RECORD EXTRACTS:
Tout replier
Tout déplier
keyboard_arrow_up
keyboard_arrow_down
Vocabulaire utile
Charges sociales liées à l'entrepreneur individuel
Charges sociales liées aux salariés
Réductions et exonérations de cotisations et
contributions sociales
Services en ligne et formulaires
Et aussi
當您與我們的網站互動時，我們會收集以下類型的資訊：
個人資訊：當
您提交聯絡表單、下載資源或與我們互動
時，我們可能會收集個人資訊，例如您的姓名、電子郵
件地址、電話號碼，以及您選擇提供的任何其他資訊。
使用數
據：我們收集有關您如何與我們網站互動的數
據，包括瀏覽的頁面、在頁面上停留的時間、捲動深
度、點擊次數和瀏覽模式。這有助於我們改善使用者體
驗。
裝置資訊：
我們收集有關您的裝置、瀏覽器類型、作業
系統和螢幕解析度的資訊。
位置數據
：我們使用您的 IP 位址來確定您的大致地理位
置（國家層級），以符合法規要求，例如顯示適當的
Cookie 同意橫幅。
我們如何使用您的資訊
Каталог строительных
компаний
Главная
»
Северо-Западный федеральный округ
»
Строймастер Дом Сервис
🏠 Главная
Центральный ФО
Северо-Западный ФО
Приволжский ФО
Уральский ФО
--
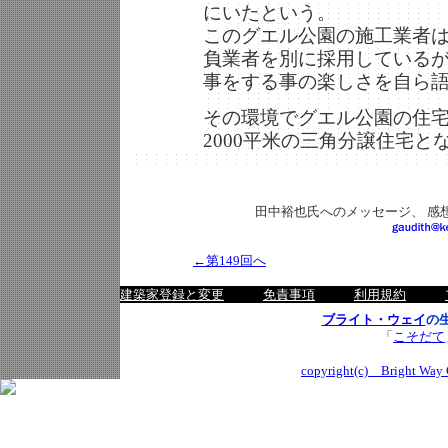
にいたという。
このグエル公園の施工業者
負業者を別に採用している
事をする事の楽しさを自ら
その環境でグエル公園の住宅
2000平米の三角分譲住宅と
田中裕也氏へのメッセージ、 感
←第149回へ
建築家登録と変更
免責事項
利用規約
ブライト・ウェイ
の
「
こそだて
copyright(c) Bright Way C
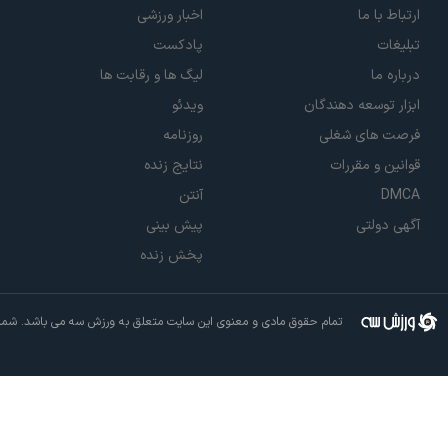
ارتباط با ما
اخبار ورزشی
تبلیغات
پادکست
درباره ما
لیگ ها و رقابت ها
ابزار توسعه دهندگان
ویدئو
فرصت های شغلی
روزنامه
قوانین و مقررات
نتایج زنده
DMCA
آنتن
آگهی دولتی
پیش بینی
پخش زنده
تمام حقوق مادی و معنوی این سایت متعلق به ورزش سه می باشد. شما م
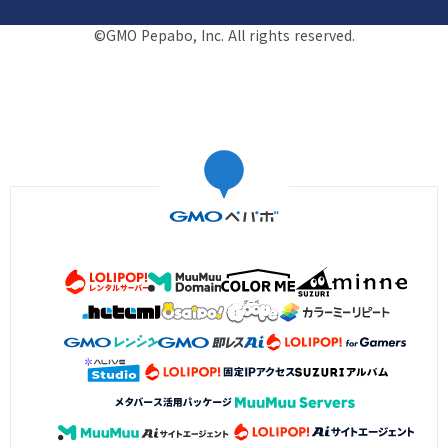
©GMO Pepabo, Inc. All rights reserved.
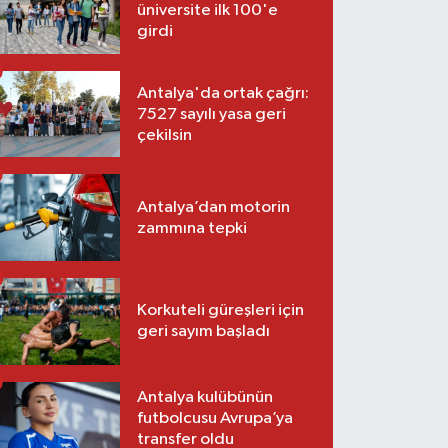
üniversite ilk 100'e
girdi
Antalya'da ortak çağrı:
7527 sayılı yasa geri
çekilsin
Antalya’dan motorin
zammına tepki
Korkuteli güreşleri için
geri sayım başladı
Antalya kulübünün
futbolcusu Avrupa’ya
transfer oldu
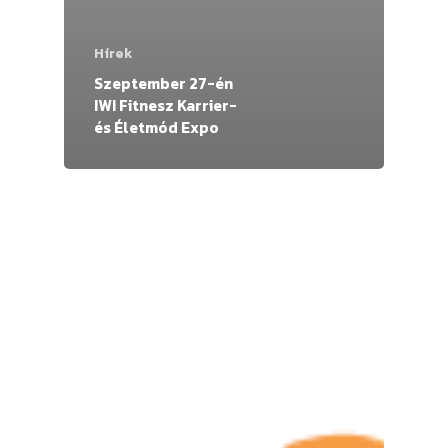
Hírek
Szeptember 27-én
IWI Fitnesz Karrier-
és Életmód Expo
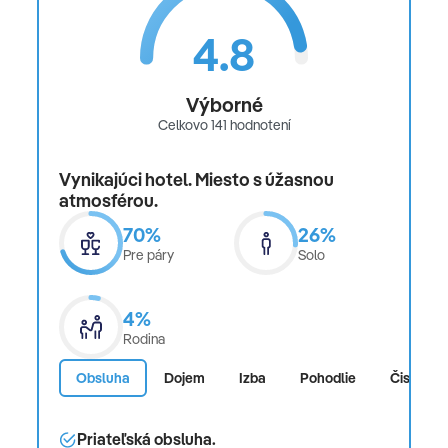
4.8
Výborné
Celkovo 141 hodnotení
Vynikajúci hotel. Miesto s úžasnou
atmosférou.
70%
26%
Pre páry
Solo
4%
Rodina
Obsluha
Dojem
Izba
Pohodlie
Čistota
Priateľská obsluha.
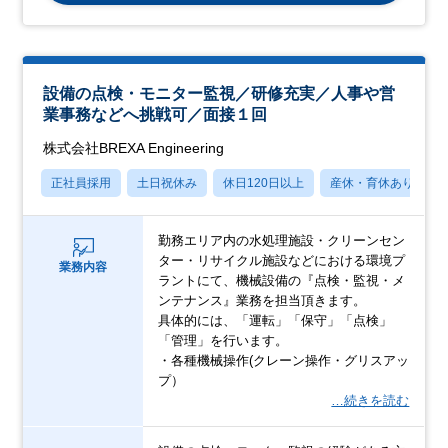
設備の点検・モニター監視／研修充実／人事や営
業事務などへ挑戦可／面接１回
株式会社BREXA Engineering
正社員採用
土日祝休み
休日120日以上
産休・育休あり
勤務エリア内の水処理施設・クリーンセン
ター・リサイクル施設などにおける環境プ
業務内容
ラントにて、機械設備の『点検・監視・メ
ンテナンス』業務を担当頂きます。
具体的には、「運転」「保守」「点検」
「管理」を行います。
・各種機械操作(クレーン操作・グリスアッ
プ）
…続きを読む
--
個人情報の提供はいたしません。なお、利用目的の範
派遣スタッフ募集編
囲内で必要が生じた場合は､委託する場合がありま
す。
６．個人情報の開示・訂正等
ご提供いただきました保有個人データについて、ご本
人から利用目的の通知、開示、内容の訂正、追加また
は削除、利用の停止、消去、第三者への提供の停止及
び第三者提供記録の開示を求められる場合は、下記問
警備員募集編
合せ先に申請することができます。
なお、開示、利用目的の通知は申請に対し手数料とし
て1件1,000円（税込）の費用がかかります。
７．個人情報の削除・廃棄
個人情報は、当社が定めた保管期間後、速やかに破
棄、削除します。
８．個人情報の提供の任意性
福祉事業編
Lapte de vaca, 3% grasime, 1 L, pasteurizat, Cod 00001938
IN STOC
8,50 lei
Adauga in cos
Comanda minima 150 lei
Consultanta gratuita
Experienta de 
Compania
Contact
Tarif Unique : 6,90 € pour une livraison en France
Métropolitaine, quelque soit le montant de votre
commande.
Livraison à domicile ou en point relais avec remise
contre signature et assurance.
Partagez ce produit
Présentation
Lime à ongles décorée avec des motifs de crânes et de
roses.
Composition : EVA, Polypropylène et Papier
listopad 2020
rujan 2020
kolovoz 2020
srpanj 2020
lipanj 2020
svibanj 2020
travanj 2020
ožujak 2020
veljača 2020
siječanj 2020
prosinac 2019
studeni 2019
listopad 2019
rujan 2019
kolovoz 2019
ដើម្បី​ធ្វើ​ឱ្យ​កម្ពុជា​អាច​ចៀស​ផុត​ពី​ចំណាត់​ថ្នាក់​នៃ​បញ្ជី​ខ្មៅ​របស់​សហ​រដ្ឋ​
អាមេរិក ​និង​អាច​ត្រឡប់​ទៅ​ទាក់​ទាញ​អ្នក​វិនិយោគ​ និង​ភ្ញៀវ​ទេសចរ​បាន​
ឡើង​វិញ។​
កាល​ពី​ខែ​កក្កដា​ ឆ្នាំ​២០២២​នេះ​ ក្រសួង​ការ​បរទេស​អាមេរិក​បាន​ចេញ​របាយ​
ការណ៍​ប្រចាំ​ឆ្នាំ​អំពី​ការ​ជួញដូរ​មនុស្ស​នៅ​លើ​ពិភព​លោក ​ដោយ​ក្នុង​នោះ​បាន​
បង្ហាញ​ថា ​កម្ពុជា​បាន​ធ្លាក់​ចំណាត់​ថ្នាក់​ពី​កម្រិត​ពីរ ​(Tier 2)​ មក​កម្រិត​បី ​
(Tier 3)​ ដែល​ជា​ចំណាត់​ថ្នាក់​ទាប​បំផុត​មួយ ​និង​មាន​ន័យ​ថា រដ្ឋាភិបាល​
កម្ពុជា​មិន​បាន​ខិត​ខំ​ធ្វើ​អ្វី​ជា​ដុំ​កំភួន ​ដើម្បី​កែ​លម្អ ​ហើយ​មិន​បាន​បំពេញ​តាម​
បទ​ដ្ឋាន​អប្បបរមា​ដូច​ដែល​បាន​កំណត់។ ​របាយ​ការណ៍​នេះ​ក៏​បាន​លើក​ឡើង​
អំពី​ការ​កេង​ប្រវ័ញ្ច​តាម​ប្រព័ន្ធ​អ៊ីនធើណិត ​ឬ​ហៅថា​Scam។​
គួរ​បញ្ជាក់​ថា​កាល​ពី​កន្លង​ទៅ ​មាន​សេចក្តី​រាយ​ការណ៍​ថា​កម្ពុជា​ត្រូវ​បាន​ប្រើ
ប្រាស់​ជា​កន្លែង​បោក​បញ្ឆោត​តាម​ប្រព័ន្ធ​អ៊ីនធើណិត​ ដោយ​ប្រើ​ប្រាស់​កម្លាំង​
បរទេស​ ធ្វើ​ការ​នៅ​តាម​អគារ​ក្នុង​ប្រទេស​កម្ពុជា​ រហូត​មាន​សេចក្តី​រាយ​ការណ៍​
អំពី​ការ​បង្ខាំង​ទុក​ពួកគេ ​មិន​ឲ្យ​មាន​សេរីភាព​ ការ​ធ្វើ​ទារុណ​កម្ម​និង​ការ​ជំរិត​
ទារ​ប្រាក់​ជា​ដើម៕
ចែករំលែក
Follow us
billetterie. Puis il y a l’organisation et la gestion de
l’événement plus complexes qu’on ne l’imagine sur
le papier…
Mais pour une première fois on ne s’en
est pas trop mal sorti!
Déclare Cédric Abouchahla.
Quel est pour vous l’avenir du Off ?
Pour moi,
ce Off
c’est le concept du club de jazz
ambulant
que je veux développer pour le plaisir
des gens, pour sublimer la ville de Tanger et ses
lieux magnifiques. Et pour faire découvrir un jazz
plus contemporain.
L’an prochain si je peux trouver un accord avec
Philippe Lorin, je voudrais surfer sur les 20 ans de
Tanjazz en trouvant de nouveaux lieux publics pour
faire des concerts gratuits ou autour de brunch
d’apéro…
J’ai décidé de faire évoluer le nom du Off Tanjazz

REQUIRED ACTION: Give back precisely the lines above that start at the line containing "Tout replier" and end at the line containing "Каталог строительных", inclusive. No other lines belong in the output.

PROBLEM SOLUTION:
Tout replier
Tout déplier
keyboard_arrow_up
keyboard_arrow_down
Vocabulaire utile
Charges sociales liées à l'entrepreneur individuel
Charges sociales liées aux salariés
Réductions et exonérations de cotisations et
contributions sociales
Services en ligne et formulaires
Et aussi
當您與我們的網站互動時，我們會收集以下類型的資訊：
個人資訊：當
您提交聯絡表單、下載資源或與我們互動
時，我們可能會收集個人資訊，例如您的姓名、電子郵
件地址、電話號碼，以及您選擇提供的任何其他資訊。
使用數
據：我們收集有關您如何與我們網站互動的數
據，包括瀏覽的頁面、在頁面上停留的時間、捲動深
度、點擊次數和瀏覽模式。這有助於我們改善使用者體
驗。
裝置資訊：
我們收集有關您的裝置、瀏覽器類型、作業
系統和螢幕解析度的資訊。
位置數據
：我們使用您的 IP 位址來確定您的大致地理位
置（國家層級），以符合法規要求，例如顯示適當的
Cookie 同意橫幅。
我們如何使用您的資訊
Каталог строительных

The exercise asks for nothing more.